## Required action
In the records below, repeat word for word only the lines starting at the one that contains "Önceki Kayıt" and ending at the one that contains "nteressierte die aktuelle Entwicklung der", pictures excluded.

[Records from a data collection]
- - - -

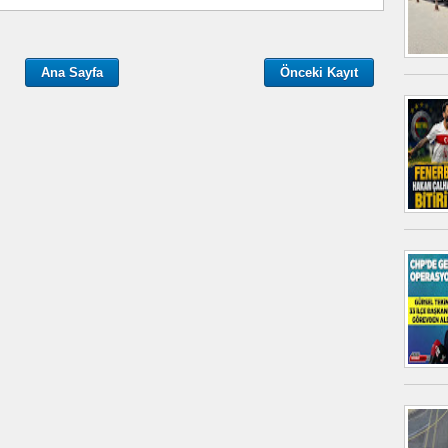
Ana Sayfa
Önceki Kayıt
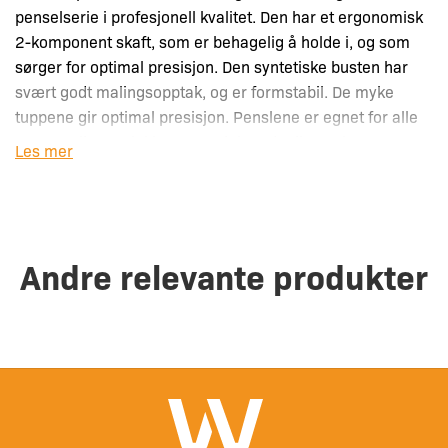
penselserie i profesjonell kvalitet. Den har et ergonomisk
2-komponent skaft, som er behagelig å holde i, og som
sørger for optimal presisjon. Den syntetiske busten har
svært godt malingsopptak, og er formstabil. De myke
tuppene gir optimal presisjon. Penslene er egnet for alle
typer maling og lakk, og spesielt gode til vannbaserte
Les mer
produkter.
– 2-komponent skaft
– Bustfeste i rustfritt stål
Andre relevante produkter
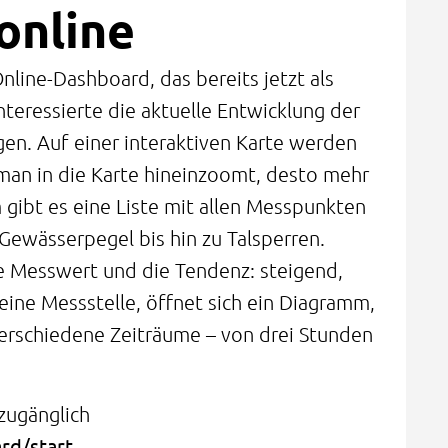
online
nline-Dashboard, das bereits jetzt als
nteressierte die aktuelle Entwicklung der
en. Auf einer interaktiven Karte werden
 man in die Karte hineinzoomt, desto mehr
gibt es eine Liste mit allen Messpunkten
Gewässerpegel bis hin zu Talsperren.
e Messwert und die Tendenz: steigend,
 eine Messstelle, öffnet sich ein Diagramm,
erschiedene Zeiträume – von drei Stunden
zugänglich
rd/start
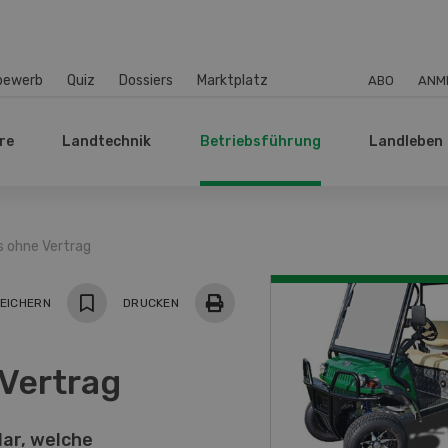
bewerb
Quiz
Dossiers
Marktplatz
ABO
ANM
re
Landtechnik
Betriebsführung
Landleben
s ohne Vertrag
EICHERN
DRUCKEN
Vertrag
lar, welche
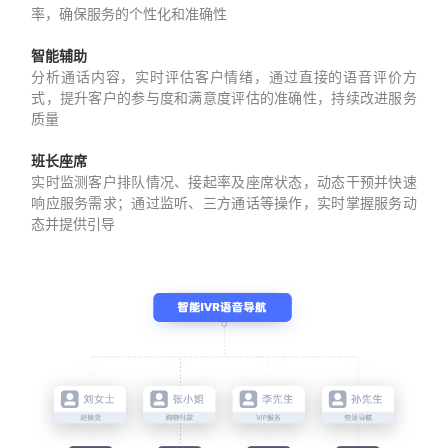
率，确保服务的个性化和准确性
智能辅助
分析通话内容，实时评估客户情绪，通过直接的语音评价方
式，提升客户的参与度和满意度评估的准确性，持续改进服务
质量
班长座席
实时监测客户排队情况、接起率及座席状态，动态干预并快速
响应服务需求；通过监听、三方通话等操作，实时掌握服务动
态并提供引导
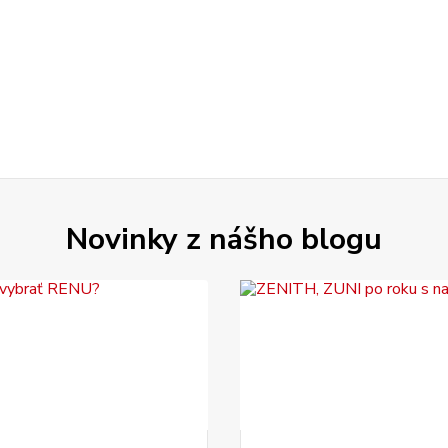
Novinky z nášho blogu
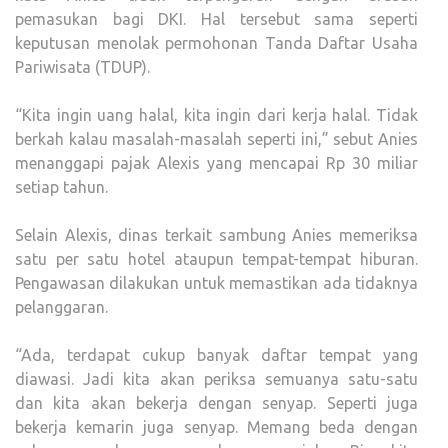
pemasukan bagi DKI. Hal tersebut sama seperti
keputusan menolak permohonan Tanda Daftar Usaha
Pariwisata (TDUP).
“Kita ingin uang halal, kita ingin dari kerja halal. Tidak
berkah kalau masalah-masalah seperti ini,” sebut Anies
menanggapi pajak Alexis yang mencapai Rp 30 miliar
setiap tahun.
Selain Alexis, dinas terkait sambung Anies memeriksa
satu per satu hotel ataupun tempat-tempat hiburan.
Pengawasan dilakukan untuk memastikan ada tidaknya
pelanggaran.
“Ada, terdapat cukup banyak daftar tempat yang
diawasi. Jadi kita akan periksa semuanya satu-satu
dan kita akan bekerja dengan senyap. Seperti juga
bekerja kemarin juga senyap. Memang beda dengan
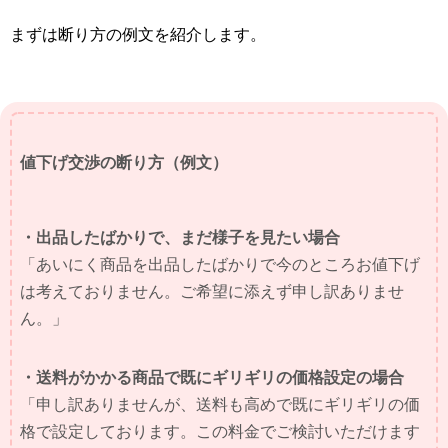
まずは断り方の例文を紹介します。
値下げ交渉の断り方（例文）
・出品したばかりで、まだ様子を見たい場合
「あいにく商品を出品したばかりで今のところお値下げ
は考えておりません。ご希望に添えず申し訳ありませ
ん。」
・送料がかかる商品で既にギリギリの価格設定の場合
「申し訳ありませんが、送料も高めで既にギリギリの価
格で設定しております。この料金でご検討いただけます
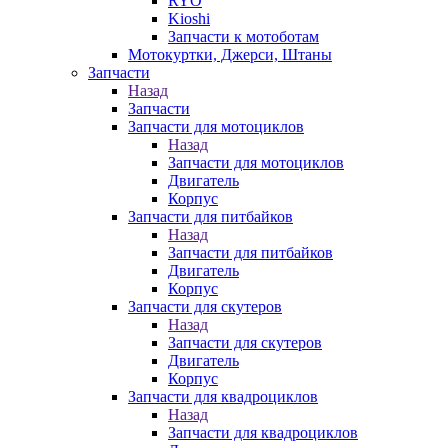
RYO
Kioshi
Запчасти к мотоботам
Мотокуртки, Джерси, Штаны
Запчасти
Назад
Запчасти
Запчасти для мотоциклов
Назад
Запчасти для мотоциклов
Двигатель
Корпус
Запчасти для питбайков
Назад
Запчасти для питбайков
Двигатель
Корпус
Запчасти для скутеров
Назад
Запчасти для скутеров
Двигатель
Корпус
Запчасти для квадроциклов
Назад
Запчасти для квадроциклов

- - - -

## Exercise answer
Önceki Kayıt
penselserie i profesjonell kvalitet. Den har et ergonomisk
2-komponent skaft, som er behagelig å holde i, og som
sørger for optimal presisjon. Den syntetiske busten har
svært godt malingsopptak, og er formstabil. De myke
tuppene gir optimal presisjon. Penslene er egnet for alle
typer maling og lakk, og spesielt gode til vannbaserte
Les mer
produkter.
– 2-komponent skaft
– Bustfeste i rustfritt stål
Andre relevante produkter
online
nline-Dashboard, das bereits jetzt als
nteressierte die aktuelle Entwicklung der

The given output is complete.